Lazowski was born in 1930 in the small town of Bielica (present-day Belarus). When the Germans invaded Russia in June of 1941, German forces marched into his hometown and began mass exterminating the Jewish population. The quick-witted 11-year-old helped hide his family in a cave he had built under their home. However, returning to their hideout one day, a German soldier caught Lazowski and forced him to the marketplace, where a selection was taking place. Separated from his family, he asked several women if he could pretend to be their son. One woman with two young daughters took him as her son, and he was able to return to his family’s hideout.

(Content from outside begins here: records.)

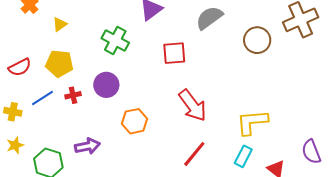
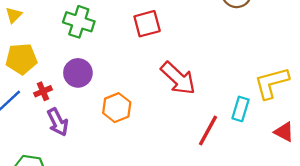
yellow L-shape: (252, 122) -> (271, 83), moved
purple arrow: (87, 146) -> (58, 122), moved, turned 85
red line: (194, 154) -> (208, 131), moved
cyan rectangle: (243, 156) -> (240, 109), moved

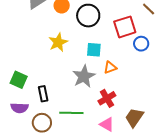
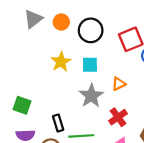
cyan square: (94, 50) -> (90, 65), moved
black rectangle: (43, 94) -> (58, 123), moved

After being discovered in their underground cave, Lazowski and his family were forced into a theater in their town where they heard the soldiers coming. Lazowski said, “Hearing the trucks meant another massacre.” Knowing they would likely be killed, his mother told him to jump out a second-story window to give her son a chance at survival. He somberly recounts telling her “no” and pleading with her to jump. At the time, she was holding his younger siblings and, therefore, could not jump herself. Taking a chair, she broke a window and pushed him out, where he fell, next to another young boy, and together they escaped. She and his three younger siblings would not survive the Holocaust, but Lazowski, his younger brother, and father would, hiding out in the woods for two years before eventually making their way to the United States.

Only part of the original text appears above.